1. Languages that have conjugation (I am -> you are -> she is...) need a way to recognize different forms of the same word, as dictionaries typically don't have this information. 2. In some languages, nearby words dramatically modify a word's meaning (in Spanish quito=I take away, me quito=I take off). The modifier words can appear quite far away in the sentence (especially in German I think). 3. Languages that don't put spaces between words are a nightmare. 4. Even for languages that do put spaces, the set of characters that act as a separator can differ slightly. 4. Languages like Chinese and Japanese with their enourmous 'alphabets' need UI changes to help learners with pronounciation of new characters. 5. Fonts and text entry! Does your framework support all 10-jillion Chinese characters and the 5+ different types of on-screen keyboards that people use? Did you remember that Arabic is read right-to-left?

Those are all of the main challenges I encounted implementing Spanish, French, Chinese and Japanese. I have no idea what new challenges would come up in Finish, Hindi, Swahili...

outside1234 · on Jan 8, 2024

Looks great! By the way, I use Apple Books (also works in Kindle) to do something similar - if you press and highlight a section of text, you can translate it, which has done wonders for building my vocabulary in context.

znjxz · on Jan 10, 2024

Thank you very much. I think this project would be great for my son who just started elementary school to learn English. Please add English.

qnleigh · on Jan 11, 2024

What's his native language? One would need a dictionary going from English into that.

z3n0n · on Jan 8, 2024

Looks really promising! Well done. Would love to host an installation for our local learning community. Hopefully we’ll get multiple user accounts soon.

huimang · on Jan 8, 2024

This is something I've thought about building for a while.

I would definitely use it if there were a Korean option!

simjanos-dev · on Jan 9, 2024

Hi!

I've added Korean as an "experimental" language. You can try it out if you would like to.

AlchemistCamp · on Jan 9, 2024

Interesting. This looks like an open source version of Lingq, minus the content library.

katspaugh · on Jan 8, 2024

Nice work!

It’s great that you can track your progress in this app!
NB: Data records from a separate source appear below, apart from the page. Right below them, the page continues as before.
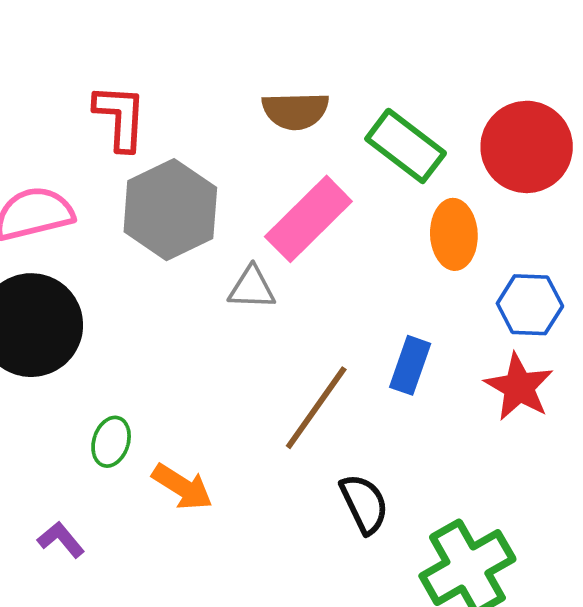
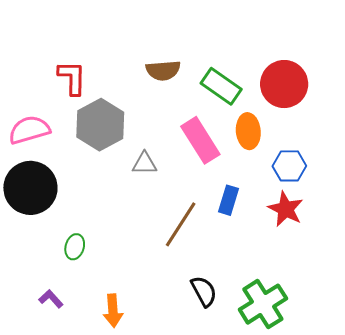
pink rectangle: (308, 219) -> (200, 140), moved, turned -75
orange arrow: (182, 487) -> (113, 311), moved, turned 56
black semicircle: (364, 504) -> (204, 291), moved

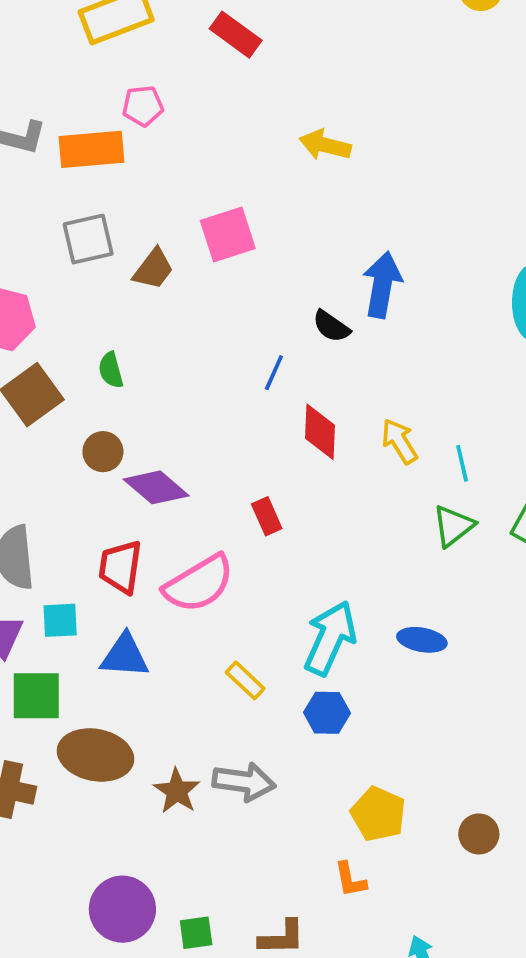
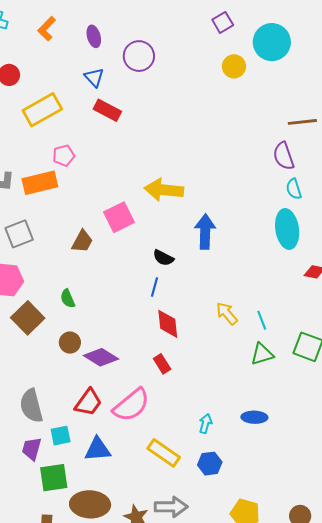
yellow arrow: (325, 145) -> (164, 190), moved, size x1.4
gray square: (88, 239) -> (19, 234), moved
black semicircle: (331, 326) -> (163, 258), moved
red diamond: (320, 432) -> (168, 324), moved
green triangle: (453, 526) -> (262, 354), turned 30
red trapezoid: (120, 567) -> (88, 402), turned -144
cyan arrow: (330, 638) -> (205, 424), size x0.5
yellow rectangle: (245, 680) -> (164, 453), size x1.5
When I was learning German, I used the dictionary lookup on Kindle a lot and made a web app to extract that vocabulary as Anki flashcards. It’s available on https://fluentcards.com. The code is open source on GitHub.

mdaniel · on Jan 8, 2024

because I didn't see any obvious link to said repo, for convenience: https://github.com/katspaugh/fluentcards and https://github.com/katspaugh/fluentcards-grammar

Being the resident licensing pedant, I'll point out that neither of those repos have any licensing information aside from package.json and I doubt gravely that's strong enough for any contributor's comfort level

katspaugh · on Jan 9, 2024

Added licenses, thanks!

acheong08 · on Jan 8, 2024

Nice! I was just trying to learn Japanese this week but Duolingo is painful

CyberDildonics · on Jan 8, 2024

Wouldn't "self hosted software" just be software?

s0ss · on Jan 8, 2024

Sure. But the clarifying words are useful in this context. It’s software; a web app that you can host yourself.

Gormo · on Jan 8, 2024

It specifically refers to client/server software where the server-side component is run within one's own server environment, and usually describes FOSS alternatives to SaaS webapps.

Normal desktop applications aren't self-hosted, as they aren't hosted in this sense to begin with.

davely · on Jan 8, 2024

I found the additional context to be helpful in quickly understanding how / where I could run it.